Ad alimentare la crisi negli ultimi anni sono state in parte le tensioni geopolitiche, il “fake made in Italy” e la contrazione del turismo cinese. Nei primi 4 mesi del 2025 il tessile-abbigliamento ha visto un calo dell’export del 3,3% e una crescita dell’import sopra il 6%, con la Cina che ha incrementato le esportazioni verso l’Italia del 20%. Proprio il mercato asiatico, potrebbe avere un ruolo decisivo.

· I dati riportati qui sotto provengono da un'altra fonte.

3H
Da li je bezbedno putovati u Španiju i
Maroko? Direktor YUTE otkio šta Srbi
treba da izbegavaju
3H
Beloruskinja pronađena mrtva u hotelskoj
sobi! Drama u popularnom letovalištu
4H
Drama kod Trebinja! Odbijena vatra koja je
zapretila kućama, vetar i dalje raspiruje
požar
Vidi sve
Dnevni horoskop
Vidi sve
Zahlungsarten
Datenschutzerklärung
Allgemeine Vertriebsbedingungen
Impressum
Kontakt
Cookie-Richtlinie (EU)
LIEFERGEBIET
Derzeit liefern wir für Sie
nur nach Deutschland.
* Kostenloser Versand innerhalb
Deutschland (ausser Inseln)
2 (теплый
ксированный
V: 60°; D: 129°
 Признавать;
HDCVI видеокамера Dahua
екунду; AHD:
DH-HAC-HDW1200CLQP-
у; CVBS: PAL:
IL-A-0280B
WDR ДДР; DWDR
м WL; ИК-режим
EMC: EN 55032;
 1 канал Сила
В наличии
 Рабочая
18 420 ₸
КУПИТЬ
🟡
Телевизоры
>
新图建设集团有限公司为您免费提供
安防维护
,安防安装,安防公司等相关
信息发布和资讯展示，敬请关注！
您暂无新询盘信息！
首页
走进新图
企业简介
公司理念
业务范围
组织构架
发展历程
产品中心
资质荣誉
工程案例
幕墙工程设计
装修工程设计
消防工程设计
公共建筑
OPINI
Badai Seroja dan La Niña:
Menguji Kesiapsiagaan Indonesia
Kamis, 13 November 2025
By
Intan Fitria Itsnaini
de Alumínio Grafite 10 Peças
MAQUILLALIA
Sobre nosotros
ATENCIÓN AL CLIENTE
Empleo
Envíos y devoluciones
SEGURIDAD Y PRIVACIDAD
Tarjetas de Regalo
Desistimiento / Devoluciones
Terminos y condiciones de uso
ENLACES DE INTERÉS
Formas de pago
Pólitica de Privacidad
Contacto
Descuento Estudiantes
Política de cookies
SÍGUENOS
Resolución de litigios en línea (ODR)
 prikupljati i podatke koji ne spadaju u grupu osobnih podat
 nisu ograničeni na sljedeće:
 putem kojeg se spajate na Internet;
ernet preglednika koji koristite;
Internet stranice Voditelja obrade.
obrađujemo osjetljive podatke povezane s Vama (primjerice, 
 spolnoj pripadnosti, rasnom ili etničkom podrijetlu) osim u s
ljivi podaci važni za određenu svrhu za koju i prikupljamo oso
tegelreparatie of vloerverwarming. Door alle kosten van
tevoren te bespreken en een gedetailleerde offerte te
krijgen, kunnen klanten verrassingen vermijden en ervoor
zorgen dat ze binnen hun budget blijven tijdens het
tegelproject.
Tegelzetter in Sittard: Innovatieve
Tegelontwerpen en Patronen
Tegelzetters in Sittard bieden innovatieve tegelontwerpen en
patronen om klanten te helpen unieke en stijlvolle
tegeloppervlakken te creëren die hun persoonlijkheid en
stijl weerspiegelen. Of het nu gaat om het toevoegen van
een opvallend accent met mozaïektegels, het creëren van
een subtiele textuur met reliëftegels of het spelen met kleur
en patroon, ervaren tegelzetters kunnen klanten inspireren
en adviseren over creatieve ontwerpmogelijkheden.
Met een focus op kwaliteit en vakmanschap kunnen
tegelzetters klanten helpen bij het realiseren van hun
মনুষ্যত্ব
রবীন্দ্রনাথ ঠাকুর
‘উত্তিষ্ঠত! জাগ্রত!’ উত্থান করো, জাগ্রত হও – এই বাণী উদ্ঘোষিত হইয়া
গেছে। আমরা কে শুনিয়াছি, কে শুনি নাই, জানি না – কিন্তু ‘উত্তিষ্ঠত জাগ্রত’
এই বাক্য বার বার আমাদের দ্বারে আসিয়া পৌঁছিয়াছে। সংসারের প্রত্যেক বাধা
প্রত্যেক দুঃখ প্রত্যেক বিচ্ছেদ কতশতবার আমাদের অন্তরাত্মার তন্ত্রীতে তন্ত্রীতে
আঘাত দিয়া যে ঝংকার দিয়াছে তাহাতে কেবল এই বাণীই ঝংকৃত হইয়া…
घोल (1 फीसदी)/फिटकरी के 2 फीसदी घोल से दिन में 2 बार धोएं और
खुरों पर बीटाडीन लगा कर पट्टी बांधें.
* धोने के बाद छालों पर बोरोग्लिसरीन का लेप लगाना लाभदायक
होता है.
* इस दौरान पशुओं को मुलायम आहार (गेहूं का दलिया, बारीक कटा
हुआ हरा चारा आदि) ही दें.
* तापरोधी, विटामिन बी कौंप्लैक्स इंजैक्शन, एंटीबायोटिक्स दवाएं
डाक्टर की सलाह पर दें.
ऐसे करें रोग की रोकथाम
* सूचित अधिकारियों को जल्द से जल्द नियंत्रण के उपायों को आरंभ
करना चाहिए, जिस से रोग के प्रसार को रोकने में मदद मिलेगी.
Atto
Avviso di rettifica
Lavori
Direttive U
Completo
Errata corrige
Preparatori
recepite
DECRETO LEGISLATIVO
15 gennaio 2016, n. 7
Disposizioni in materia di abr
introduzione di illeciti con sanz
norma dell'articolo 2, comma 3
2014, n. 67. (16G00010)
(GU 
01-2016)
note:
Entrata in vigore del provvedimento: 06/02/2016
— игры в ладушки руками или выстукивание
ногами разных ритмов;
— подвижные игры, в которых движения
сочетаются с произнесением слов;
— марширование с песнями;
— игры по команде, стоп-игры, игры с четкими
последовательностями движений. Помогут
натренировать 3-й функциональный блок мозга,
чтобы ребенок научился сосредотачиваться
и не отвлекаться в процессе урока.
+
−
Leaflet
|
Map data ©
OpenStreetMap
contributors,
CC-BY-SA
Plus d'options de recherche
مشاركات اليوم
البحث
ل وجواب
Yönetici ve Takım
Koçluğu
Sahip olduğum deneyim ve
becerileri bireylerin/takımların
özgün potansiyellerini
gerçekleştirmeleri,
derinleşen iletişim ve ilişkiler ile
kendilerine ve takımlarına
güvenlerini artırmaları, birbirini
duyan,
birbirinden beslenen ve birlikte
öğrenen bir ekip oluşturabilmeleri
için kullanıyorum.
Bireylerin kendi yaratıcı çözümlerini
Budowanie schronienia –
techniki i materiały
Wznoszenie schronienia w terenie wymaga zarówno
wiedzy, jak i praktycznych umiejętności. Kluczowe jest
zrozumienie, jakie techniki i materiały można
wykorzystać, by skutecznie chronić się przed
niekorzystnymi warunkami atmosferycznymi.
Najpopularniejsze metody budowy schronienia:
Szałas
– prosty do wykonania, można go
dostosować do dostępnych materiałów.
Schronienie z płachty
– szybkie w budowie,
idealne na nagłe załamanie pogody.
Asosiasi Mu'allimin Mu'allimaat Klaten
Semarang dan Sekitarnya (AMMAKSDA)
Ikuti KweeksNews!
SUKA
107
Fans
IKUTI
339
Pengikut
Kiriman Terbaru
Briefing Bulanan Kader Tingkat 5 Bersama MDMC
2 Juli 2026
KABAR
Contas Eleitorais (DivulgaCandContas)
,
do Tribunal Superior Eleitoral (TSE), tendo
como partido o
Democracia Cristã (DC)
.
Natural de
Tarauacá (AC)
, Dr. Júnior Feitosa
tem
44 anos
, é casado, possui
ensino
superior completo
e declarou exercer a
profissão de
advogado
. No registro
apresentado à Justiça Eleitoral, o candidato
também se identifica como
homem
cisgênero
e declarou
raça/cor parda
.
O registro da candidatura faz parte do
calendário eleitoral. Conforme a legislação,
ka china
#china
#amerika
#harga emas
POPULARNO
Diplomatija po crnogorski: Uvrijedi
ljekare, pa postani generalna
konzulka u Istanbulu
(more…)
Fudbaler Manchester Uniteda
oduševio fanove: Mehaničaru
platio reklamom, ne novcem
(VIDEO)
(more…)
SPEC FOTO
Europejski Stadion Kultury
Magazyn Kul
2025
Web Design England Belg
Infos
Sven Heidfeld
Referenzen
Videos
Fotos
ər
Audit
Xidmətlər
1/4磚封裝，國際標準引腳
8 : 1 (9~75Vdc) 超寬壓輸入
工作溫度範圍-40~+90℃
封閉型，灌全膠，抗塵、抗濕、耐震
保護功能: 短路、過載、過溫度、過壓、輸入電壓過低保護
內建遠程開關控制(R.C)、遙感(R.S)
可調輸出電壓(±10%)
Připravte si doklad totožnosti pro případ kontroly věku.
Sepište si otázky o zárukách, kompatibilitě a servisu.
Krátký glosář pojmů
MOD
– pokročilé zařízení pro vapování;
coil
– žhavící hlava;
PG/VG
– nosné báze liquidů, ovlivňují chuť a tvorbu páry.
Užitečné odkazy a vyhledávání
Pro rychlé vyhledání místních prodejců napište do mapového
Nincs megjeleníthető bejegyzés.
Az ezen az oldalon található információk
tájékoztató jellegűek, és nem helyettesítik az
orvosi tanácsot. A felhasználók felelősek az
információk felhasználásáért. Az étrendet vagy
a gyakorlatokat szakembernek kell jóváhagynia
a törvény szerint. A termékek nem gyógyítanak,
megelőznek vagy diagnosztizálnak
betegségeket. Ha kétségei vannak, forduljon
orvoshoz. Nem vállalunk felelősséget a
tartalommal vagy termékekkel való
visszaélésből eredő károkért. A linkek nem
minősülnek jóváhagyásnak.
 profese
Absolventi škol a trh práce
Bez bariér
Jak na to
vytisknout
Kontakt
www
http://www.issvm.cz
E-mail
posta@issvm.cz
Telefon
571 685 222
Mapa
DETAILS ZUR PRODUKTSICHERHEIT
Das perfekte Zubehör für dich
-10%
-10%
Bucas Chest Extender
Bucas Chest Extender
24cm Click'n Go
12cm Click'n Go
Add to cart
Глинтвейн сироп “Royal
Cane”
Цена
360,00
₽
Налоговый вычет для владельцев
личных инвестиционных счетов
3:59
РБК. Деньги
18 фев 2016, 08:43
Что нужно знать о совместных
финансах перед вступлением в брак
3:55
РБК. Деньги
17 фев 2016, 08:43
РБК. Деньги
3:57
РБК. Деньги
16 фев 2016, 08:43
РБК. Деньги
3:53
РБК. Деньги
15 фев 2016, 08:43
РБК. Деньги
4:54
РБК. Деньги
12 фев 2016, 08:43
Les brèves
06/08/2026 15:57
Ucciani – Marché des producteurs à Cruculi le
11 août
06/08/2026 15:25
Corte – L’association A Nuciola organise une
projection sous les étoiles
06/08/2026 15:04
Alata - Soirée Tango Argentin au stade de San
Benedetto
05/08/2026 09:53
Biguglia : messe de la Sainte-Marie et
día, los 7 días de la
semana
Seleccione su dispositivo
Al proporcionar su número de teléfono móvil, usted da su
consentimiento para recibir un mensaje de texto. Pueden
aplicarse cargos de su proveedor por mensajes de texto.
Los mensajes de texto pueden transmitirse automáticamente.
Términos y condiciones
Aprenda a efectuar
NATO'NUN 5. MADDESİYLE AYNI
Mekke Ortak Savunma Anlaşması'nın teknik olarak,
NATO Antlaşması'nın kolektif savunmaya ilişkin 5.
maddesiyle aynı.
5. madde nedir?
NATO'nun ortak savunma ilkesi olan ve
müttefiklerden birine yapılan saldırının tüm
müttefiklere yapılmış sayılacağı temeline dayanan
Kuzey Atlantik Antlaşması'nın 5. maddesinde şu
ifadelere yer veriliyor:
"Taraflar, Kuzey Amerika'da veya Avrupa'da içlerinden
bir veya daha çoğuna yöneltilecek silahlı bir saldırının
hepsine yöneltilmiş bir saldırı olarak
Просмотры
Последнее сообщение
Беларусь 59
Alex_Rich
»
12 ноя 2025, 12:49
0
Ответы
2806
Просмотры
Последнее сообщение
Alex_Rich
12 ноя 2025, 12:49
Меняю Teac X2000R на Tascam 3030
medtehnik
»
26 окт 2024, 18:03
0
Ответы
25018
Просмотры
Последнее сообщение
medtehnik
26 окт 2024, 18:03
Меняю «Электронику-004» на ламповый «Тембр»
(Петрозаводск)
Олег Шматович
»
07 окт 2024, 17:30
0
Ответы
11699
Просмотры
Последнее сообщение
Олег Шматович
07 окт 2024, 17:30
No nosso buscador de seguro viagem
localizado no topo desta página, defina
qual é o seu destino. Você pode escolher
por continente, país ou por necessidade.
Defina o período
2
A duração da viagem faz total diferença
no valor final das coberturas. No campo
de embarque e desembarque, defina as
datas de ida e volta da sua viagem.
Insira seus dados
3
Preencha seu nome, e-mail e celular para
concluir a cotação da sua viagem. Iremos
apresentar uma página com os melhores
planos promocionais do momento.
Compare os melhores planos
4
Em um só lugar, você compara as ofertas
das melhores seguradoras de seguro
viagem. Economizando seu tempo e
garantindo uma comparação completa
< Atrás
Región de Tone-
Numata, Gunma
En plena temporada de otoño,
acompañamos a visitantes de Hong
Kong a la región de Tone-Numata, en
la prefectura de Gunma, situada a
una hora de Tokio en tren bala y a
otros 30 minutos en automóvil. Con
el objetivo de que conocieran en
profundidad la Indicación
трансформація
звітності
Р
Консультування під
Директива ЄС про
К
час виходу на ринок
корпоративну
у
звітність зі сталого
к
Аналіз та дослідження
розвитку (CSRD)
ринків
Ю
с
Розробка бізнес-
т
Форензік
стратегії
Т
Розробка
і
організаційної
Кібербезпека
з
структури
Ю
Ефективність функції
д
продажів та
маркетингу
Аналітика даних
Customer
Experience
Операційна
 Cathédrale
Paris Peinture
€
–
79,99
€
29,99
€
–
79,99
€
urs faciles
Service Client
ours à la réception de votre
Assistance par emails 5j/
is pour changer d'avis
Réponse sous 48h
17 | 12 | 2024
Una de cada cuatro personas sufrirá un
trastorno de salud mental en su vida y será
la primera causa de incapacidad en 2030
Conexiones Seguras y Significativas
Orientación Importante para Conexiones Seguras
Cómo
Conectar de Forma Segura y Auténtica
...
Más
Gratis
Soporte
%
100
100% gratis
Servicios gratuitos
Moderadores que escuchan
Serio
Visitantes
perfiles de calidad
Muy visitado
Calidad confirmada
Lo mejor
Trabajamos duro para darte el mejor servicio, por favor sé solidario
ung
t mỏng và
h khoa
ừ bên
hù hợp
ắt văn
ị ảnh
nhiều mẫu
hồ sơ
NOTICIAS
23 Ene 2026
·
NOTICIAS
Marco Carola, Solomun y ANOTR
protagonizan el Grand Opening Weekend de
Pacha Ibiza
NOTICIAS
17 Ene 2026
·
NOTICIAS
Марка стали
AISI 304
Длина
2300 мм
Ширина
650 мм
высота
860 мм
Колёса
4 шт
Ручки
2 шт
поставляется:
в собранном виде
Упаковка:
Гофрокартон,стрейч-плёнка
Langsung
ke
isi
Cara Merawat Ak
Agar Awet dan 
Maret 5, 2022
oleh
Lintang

I brand hanno intensificato le aperture nel continente, quindi «il consumatore ha una rete capillare vicino casa senza bisogno di viaggiare in Europa». Un fenomeno che contribuisce all’aumento delle esportazioni verso Pechino: «Credo ci sia anche un ritorno al consumo locale», spiega Minutella. Le differenze però sono legate anche a territori e strategie. «È sbagliato definire l’Asia un mercato solo, è un mix», ripete più volte. Prada l’esempio virtuoso di chi lo ha già capito: «Fa due terzi dei ricavi in Asia, oltre il 70% per Miu Miu. È il gruppo che più di tutti ha saputo interpretare il gusto e le richieste dei clienti orientali». In prospettiva, i gruppi pensano di adottare strategie diverse per segmenti e clienti diversi. «Questo sarà valido soprattutto per le nuove generazioni: hanno bisogno di vedere con mano che un prodotto di lusso è stato costruito in modo artigianale».